For national poetry writing month (NaPoWriMo) I’ve written a poem a day in April each year from 2012 to 2015, but in 2016 I needed to concentrate on finishing the PhD and last year I had a little break. So now I’m back in the write-and-publish-a-poem-every-day-in-April saddle.

This year I decided that I would write and post a rescued poem daily: there’s nothing quite like putting on a straitjacket, then trying to do cartwheels!

I’m posting them over at http://jenniferliston.com. Please visit, and I’d love to hear what you think about the poems via the comments.

Rescued poetry featured on Jacket2

I’m absolutely thrilled that the delightful Jerome Rothenberg has featured my rescued poetry on Jacket2, a leading online journal that offers commentary on contemporary poetry and poetics.

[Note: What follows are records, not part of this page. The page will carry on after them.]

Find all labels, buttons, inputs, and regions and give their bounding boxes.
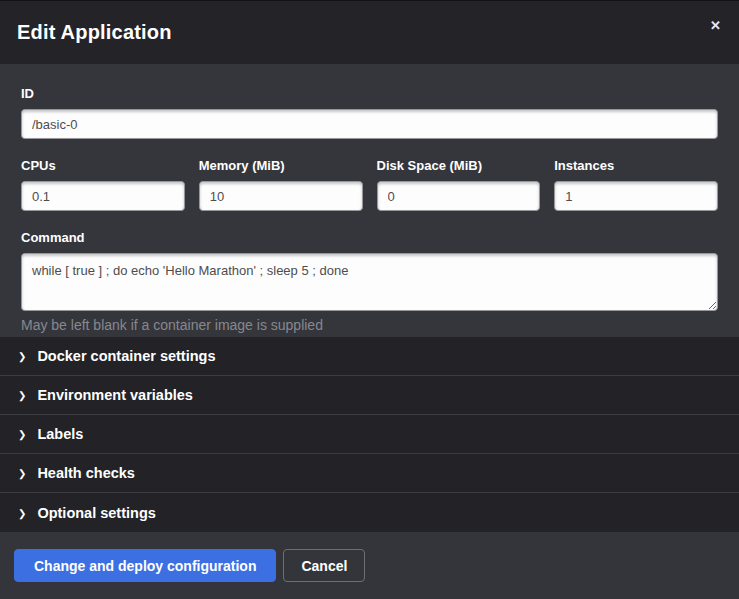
cpus-field-group: CPUs <box>21 158 185 211</box>
id-label: ID <box>21 86 718 101</box>
chevron-right-icon: ❯ <box>18 508 26 518</box>
command-label: Command <box>21 230 718 245</box>
section-optional-settings[interactable]: ❯ Optional settings <box>0 493 739 532</box>
section-label: Docker container settings <box>37 348 215 364</box>
instances-label: Instances <box>554 158 718 173</box>
cpus-input[interactable] <box>21 181 185 211</box>
id-input[interactable] <box>21 109 718 139</box>
cancel-button[interactable]: Cancel <box>283 549 365 582</box>
modal-footer: Change and deploy configuration Cancel <box>0 532 739 599</box>
disk-field-group: Disk Space (MiB) <box>377 158 541 211</box>
memory-input[interactable] <box>199 181 363 211</box>
command-field-group: Command while [ true ] ; do echo 'Hello … <box>21 230 718 333</box>
chevron-right-icon: ❯ <box>18 391 26 401</box>
resources-row: CPUs Memory (MiB) Disk Space (MiB) Insta… <box>21 158 718 211</box>
instances-input[interactable] <box>554 181 718 211</box>
section-health-checks[interactable]: ❯ Health checks <box>0 454 739 493</box>
section-label: Health checks <box>37 465 135 481</box>
section-label: Environment variables <box>37 387 193 403</box>
change-and-deploy-button[interactable]: Change and deploy configuration <box>14 549 276 582</box>
memory-field-group: Memory (MiB) <box>199 158 363 211</box>
edit-application-form: ID CPUs Memory (MiB) Disk Space (MiB) In… <box>0 64 739 337</box>
cpus-label: CPUs <box>21 158 185 173</box>
disk-input[interactable] <box>377 181 541 211</box>
edit-application-modal: Edit Application ✕ ID CPUs Memory (MiB) … <box>0 0 739 599</box>
section-label: Optional settings <box>37 505 155 521</box>
chevron-right-icon: ❯ <box>18 352 26 362</box>
close-icon[interactable]: ✕ <box>707 16 724 35</box>
disk-label: Disk Space (MiB) <box>377 158 541 173</box>
instances-field-group: Instances <box>554 158 718 211</box>
command-help-text: May be left blank if a container image i… <box>21 317 718 333</box>
section-environment-variables[interactable]: ❯ Environment variables <box>0 376 739 415</box>
id-field-group: ID <box>21 86 718 139</box>
modal-title: Edit Application <box>17 21 172 44</box>
modal-header: Edit Application ✕ <box>0 1 739 64</box>
command-textarea[interactable]: while [ true ] ; do echo 'Hello Marathon… <box>21 253 718 311</box>
accordion-sections: ❯ Docker container settings ❯ Environmen… <box>0 337 739 532</box>
section-label: Labels <box>37 426 83 442</box>
chevron-right-icon: ❯ <box>18 430 26 440</box>
memory-label: Memory (MiB) <box>199 158 363 173</box>
section-labels[interactable]: ❯ Labels <box>0 415 739 454</box>
chevron-right-icon: ❯ <box>18 469 26 479</box>
section-docker-container-settings[interactable]: ❯ Docker container settings <box>0 337 739 376</box>
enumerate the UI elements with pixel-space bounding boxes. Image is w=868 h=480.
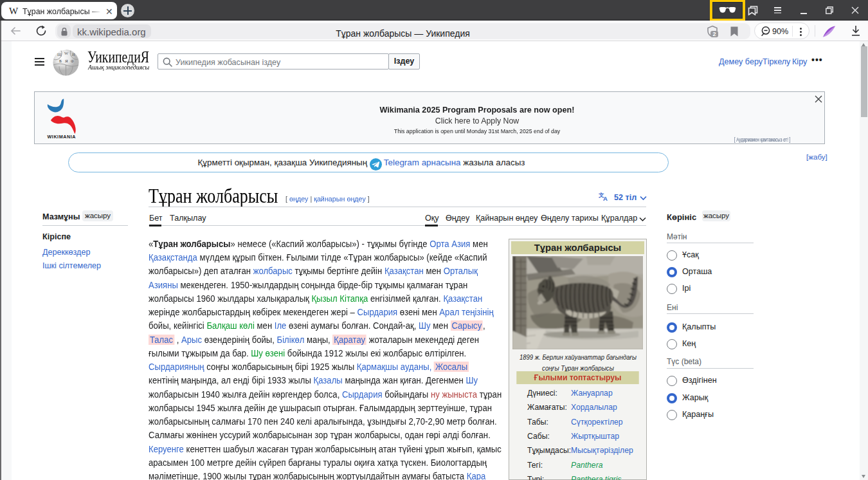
svg-text:Я: Я [65, 59, 68, 64]
svg-text:2: 2 [712, 31, 716, 37]
svg-text:WIKIMANIA: WIKIMANIA [48, 134, 76, 140]
svg-text:Б: Б [59, 59, 62, 64]
svg-text:И: И [72, 53, 75, 57]
svg-text:Ф: Ф [71, 59, 74, 63]
svg-text:Щ: Щ [57, 52, 62, 57]
svg-text:W: W [64, 51, 69, 55]
svg-text:A: A [603, 195, 608, 201]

You can read it over here.

He says:

Her procedural poetry, as presented here, adds significantly to the line of such poetry in modern and postmodern writing — in both her poems and poetics. The idea of the “rescued poem” is indubitably her own, and a further collection of poems as examples will shortly be gathered as a book.

Jerome is an eminent American contemporary poet who started his career as a translator of poetry. He is also a highly regarded poetry anthologist, editor and poetic theorist. One of the most well-known anthologies for which he is responsible is the beautiful Technicians of the Sacred, a collection of poetry and incantations from indigenous peoples around the world.

You can read more about Jerome on the Poetry Foundation website.

Thank you so much, Jerome.

What is a ‘rescued’ poem?

In The Writing Experiment, Strategies for Innovative Creative Writing, Hazel Smith discusses recycling text in chapter four, ‘Writing as Recycling’. ‘Collage encourages you to approach creative writing through other means than personal experience,’ she says. ‘Your creativity is expressed through your choice of texts, the way you structure their relationship and the degree to which you transform them.’

Reminiscent of ‘Language’ poetry, the concept of recreating texts from existing texts intrigued me and captured my imagination. I love the ‘lego-ness’ of language and its functions. Also, I like replicable processes, probably thanks to my engineering background.

One does not usually associate processes with creative writing endeavours. I believe, however, that occupying the mind with a process that does not demand too much conscious attention switches the mind into a creative state; at least this is what I experienced when I immersed myself in the process of rescuing poems. I had a limited number of words from which to choose and my creative self was happy to dip into this limited vocabulary and construct images. One could argue that the creative process is impeded somewhat in this way, but sometimes choices can overwhelm and paralyse the mind causing it to be unable (or unwilling) to create at all. Limiting options may create a doorway through which the mind is more ready to leap.

I formalised the rescue process and I call the resulting poems ‘rescued’ rather than ‘collage’ because it seems to me that ideas are latent within texts. Using this process I could find them and sculpt them into poetic relief using this special recovery mechanism. Sometimes the ideas are closely associated with the subject of the source texts themselves; other times the ideas had very little or nothing to do with the source texts.

Here is a summary of the process I created.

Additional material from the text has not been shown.